P.D.: “Baden, we’re going to send you to the Takanga Group.”
No doubt I looked blank.
“It’s a remote Pacific island chain.” She cleared her throat and seemed to have swallowed a bone. “It’s not going to be like Africa, Bad. You’ll be on your own out there.”
Me: “I thought you were going to fire me.”
P.D.: “No, no! We wouldn’t do that.”
“Permanent sick leave.”
“No, no, no! But, Bad.” She leaned across her desk and for a minute I was afraid she was going to squeeze my hand. “This will be rough. I’m not going to try to fool you.”
Ha!
Cut to the chase. This is nothing. This is a bungalow with rotten boards in the floors that has been here since before the British pulled out, a mile from the village and less than half that from the beach, close enough that the Pacific smell is in all the rooms. The people are fat and happy, and my guess is not more than half are dumb. (Try and match that around Chicago.) Once or twice a year one gets yaws or some such, and Rev. Robbins gives him arsenic. Which cures it. Pooey!

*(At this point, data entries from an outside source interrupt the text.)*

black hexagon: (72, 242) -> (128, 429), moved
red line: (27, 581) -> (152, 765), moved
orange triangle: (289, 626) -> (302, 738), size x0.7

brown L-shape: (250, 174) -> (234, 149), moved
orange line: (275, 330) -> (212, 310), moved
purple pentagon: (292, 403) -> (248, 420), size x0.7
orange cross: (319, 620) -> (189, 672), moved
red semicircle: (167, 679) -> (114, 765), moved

There are fish in the ocean, plenty of them. Wild fruit in the jungle, and they know which you can eat. They plant yams and breadfruit, and if they need money or just want something, they dive for pearls and trade them when Jack’s boat comes. Or do a big holiday boat trip to Kololahi.
There are coconuts too, which I forgot. They know how to open them. Or perhaps I am just not strong enough yet. (I look in the mirror, and ugh.) I used to weigh two hundred pounds.

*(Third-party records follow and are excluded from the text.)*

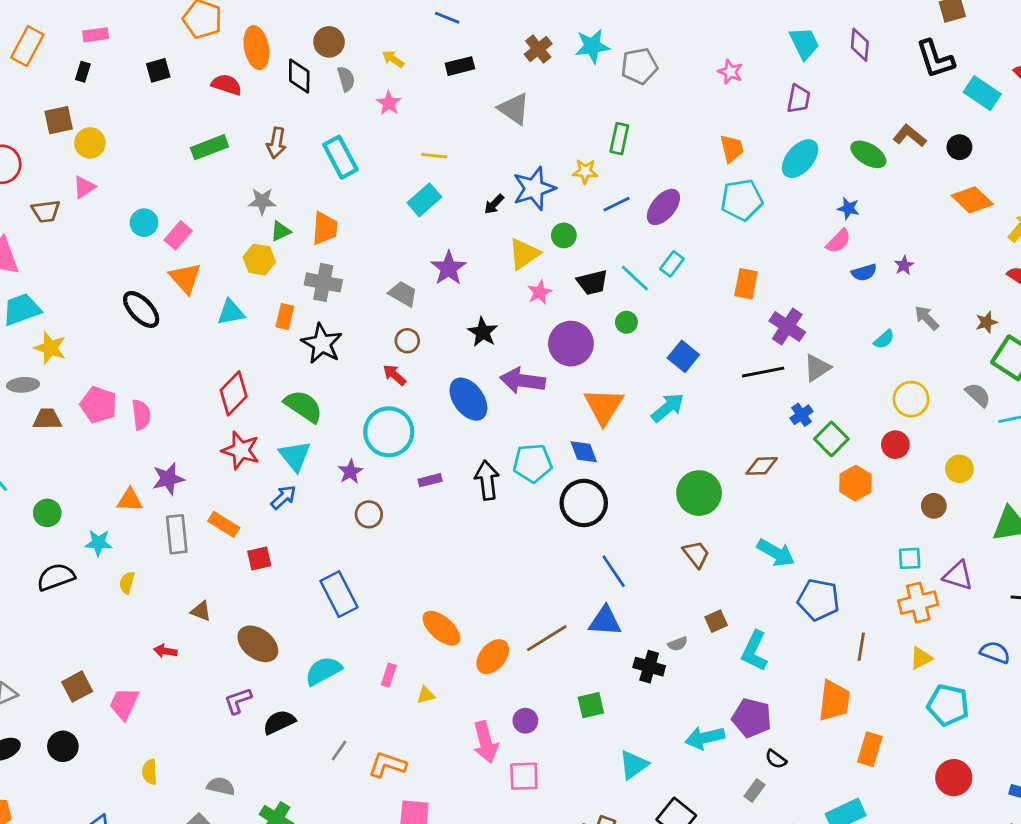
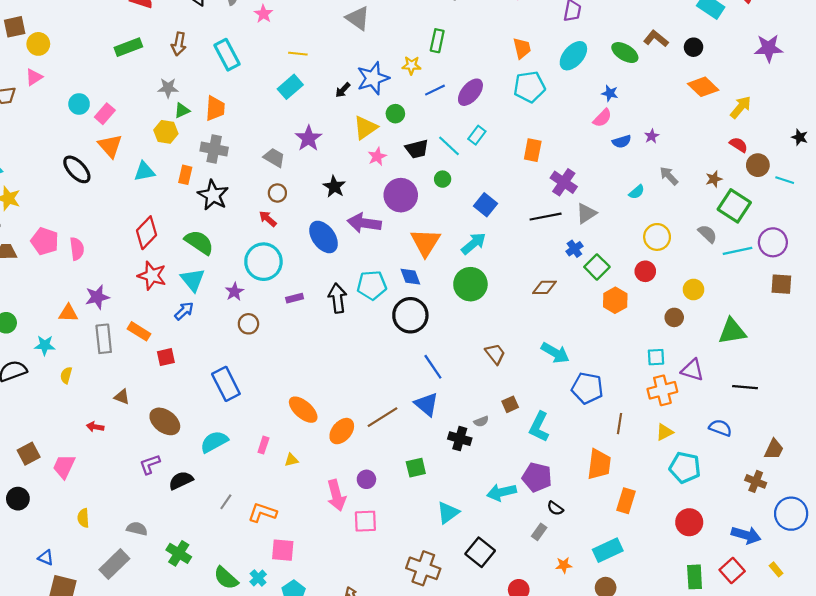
green circle: (699, 493) -> (470, 284), moved
blue triangle: (605, 621) -> (426, 404), turned 36

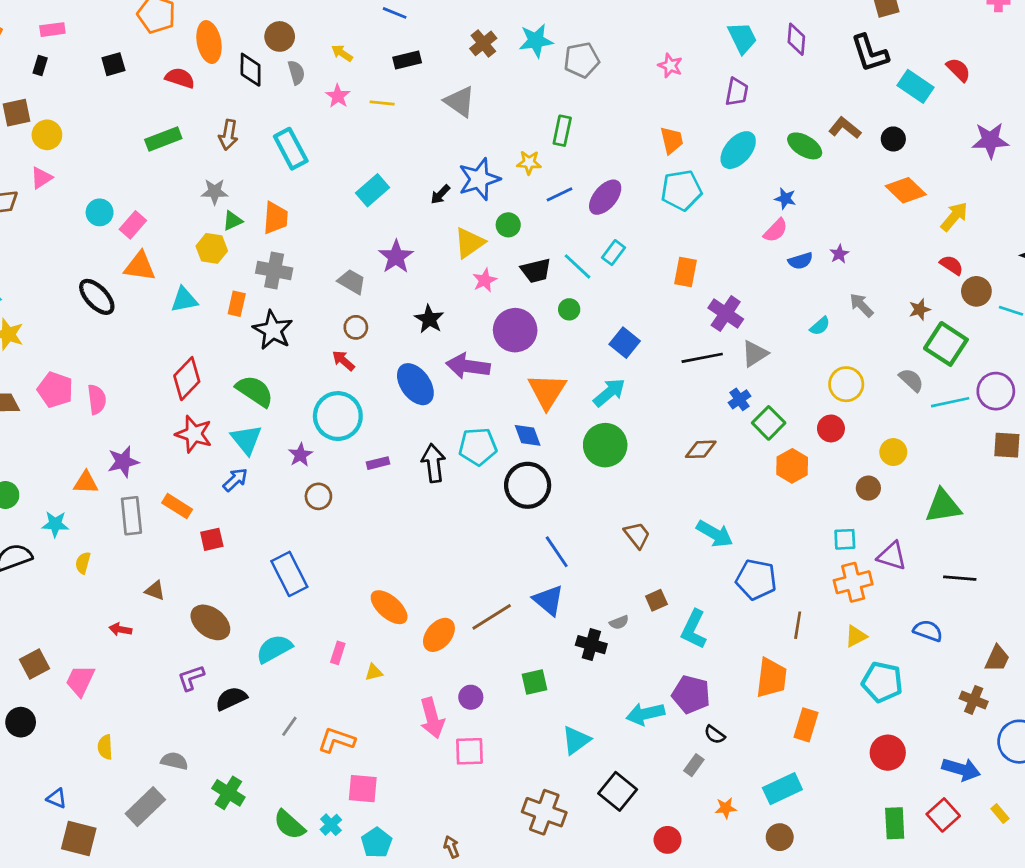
yellow line: (298, 54) -> (382, 103), moved
orange triangle: (110, 146) -> (140, 266), turned -40

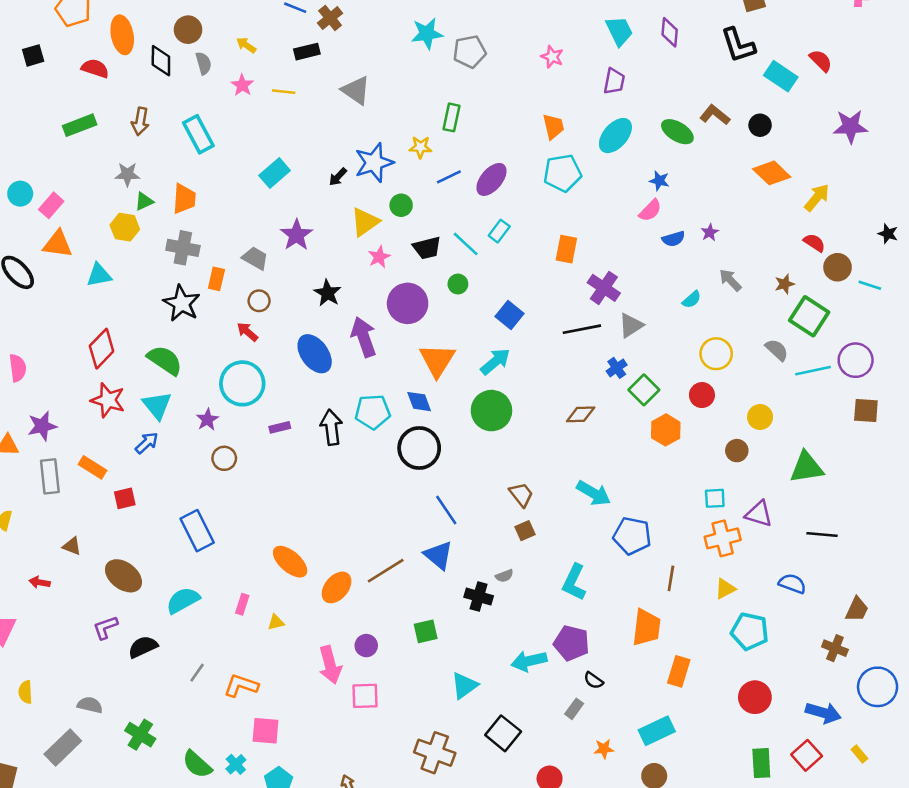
brown cross: (483, 43) -> (330, 18), moved
orange rectangle: (237, 304) -> (216, 279), moved
purple arrow: (468, 366) -> (364, 337), turned 63
brown square: (656, 600) -> (525, 531), moved

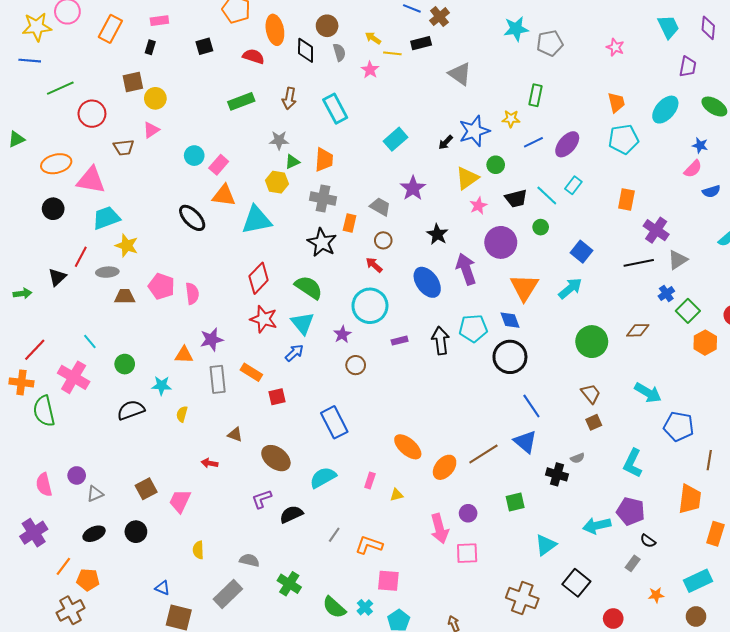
purple trapezoid: (614, 81) -> (688, 67), moved
yellow line: (284, 92) -> (392, 53), moved
cyan triangle: (99, 275) -> (257, 220), size x1.5
green circle: (491, 411) -> (592, 342), moved

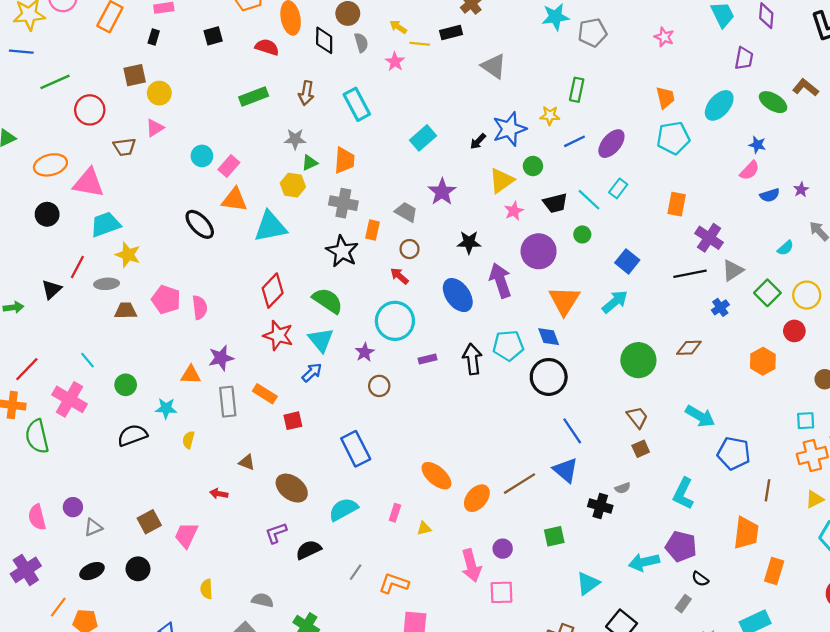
black star: (437, 234) -> (469, 242), turned -30
green square: (688, 311) -> (767, 293), moved

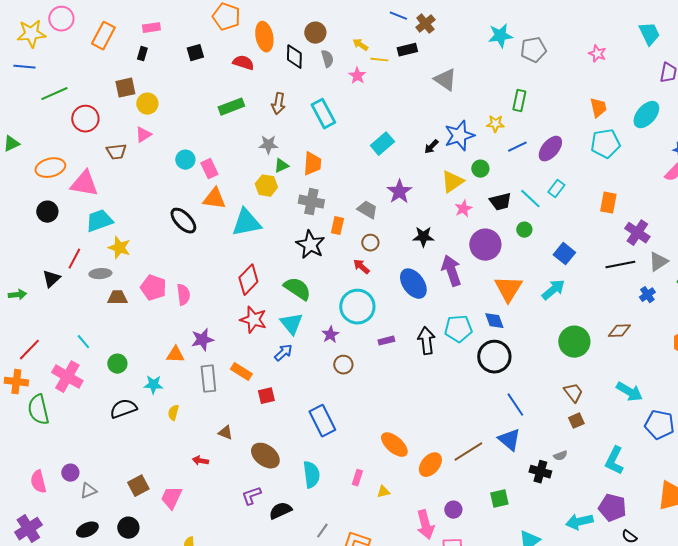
pink rectangle: (229, 166) -> (209, 169), turned -66
cyan semicircle: (343, 509) -> (311, 475), turned 112

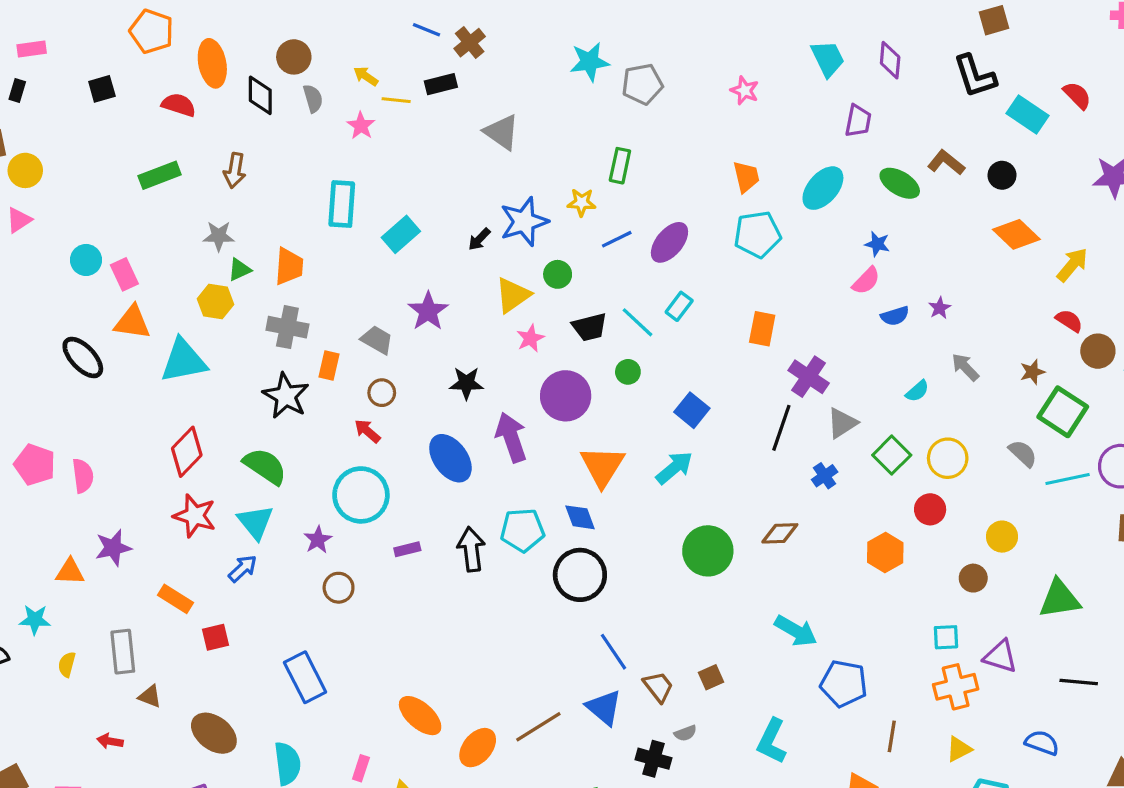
cyan rectangle: (323, 114) -> (342, 204), moved, turned 32
black line: (620, 265) -> (781, 428), turned -60
gray rectangle: (208, 379) -> (123, 652), moved
brown trapezoid: (573, 393) -> (658, 687), moved

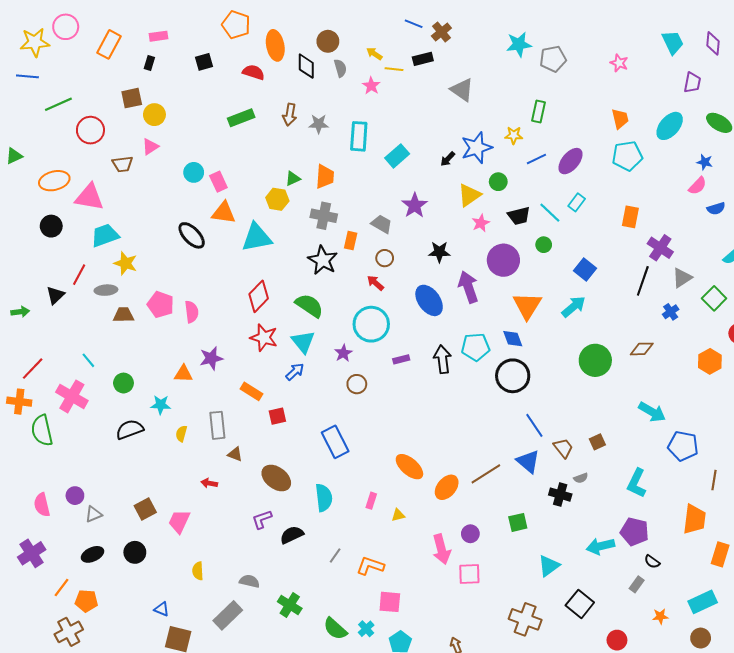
gray star: (219, 236) -> (319, 124), moved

“You skinny,” the king says. “Ha, ha, ha!” He is really a good guy, I think. He has a primitive sense of humor, but there are worse things. He can take a jungle chopper (we said upanga, but they say heletay) and open a coconut like a pack of gum. I have coconuts and a heletay, but I might as well try to open them with a spoon.
1
Feb. Nothing to report except a couple of wonderful swims. I did not swim at all for the first couple of weeks. There are sharks. I know they are really out there because I have seen them once or twice. According to what I was told, there are saltwater crocs too, up to fourteen feet long. I have never seen any of those and am skeptical, although I know they have them in Queensland. Every so often you hear about somebody who was killed by a shark, but that does not stop the people from swimming all the time, and I do not see why it should stop me. Good luck so far.
2
Feb. Saturday. I was supposed to write about the dwarf I saw on the beach that time, but I never got the nerve. Sometimes I used to see things i
n the hospital. Afraid it may be coming back. I decided to take a walk on the beach. All right, did I get sunstroke?
Phooey.
He was just a little man, shorter even than Mary’s father. He was too small for any adult in the village. He was certainly not a child, and was too pale to have been one of the islanders at all.

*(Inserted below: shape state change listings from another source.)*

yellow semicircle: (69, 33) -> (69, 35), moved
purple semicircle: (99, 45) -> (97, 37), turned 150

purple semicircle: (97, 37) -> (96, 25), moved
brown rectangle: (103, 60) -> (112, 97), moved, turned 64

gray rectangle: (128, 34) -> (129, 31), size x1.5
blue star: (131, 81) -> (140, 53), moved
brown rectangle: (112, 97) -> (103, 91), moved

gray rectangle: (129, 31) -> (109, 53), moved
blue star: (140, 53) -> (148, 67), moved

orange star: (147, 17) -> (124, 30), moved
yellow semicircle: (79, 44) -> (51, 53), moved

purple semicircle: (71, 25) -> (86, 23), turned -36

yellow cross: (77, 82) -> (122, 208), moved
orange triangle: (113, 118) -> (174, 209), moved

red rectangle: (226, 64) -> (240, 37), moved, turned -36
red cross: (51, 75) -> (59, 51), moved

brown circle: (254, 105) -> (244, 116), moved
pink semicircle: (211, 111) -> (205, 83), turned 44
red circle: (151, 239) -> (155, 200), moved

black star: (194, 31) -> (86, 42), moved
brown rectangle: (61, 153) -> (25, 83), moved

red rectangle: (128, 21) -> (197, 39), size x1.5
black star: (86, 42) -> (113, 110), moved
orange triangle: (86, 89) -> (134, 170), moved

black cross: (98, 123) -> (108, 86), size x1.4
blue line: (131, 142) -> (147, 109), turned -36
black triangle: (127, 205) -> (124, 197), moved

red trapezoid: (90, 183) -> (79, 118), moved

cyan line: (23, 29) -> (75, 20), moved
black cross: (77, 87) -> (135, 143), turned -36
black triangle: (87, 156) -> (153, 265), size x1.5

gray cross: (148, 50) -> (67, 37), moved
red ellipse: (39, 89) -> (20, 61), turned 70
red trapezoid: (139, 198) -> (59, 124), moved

He cannot have been here long; he was whiter than I am.
Rev. Robbins will know—ask tomorrow.
3
Feb. Hot and getting hotter. Jan. is the hottest month here, according to Rob Robbins. Well, I got here the first week in Jan. and it has never been this hot.
Got up early while it was still cool. Went down the beach to the village. (Stopped to have a look at the rocks where the dwarf disappeared.) Waited around for the service to begin but could not talk to Rob; he was rehearsing the choir—“Nearer, My God, to Thee.”
Half the village came, and the service went on for almost two hours. When it was over I was able to get Rob alone. I said if he would drive us into Kololahi I would buy our Sunday dinner. (He has a Jeep.) He was nice, but no—too far and the bad roads. I told him I had personal troubles I wanted his advice on, and he said, “Why don’t we go to your place, Baden, and have a talk? I’d invite you for lemonade, but they’d be after me every minute.”
So we walked back. It was hotter than hell, and this time I tried not to look. I got cold Cokes out of my rusty little fridge, and we sat on the porch (Rob calls it the veranda) and fanned ourselves. He knew I felt bad about not being able to do anything for these people, and urged patience. My chance would come.
I said, “I’ve given up on that, Reverend.”
(That was when he told me to call him Rob. His first name is Mervyn.) “Never give up, Baden. Never.” He looked so serious I almost laughed.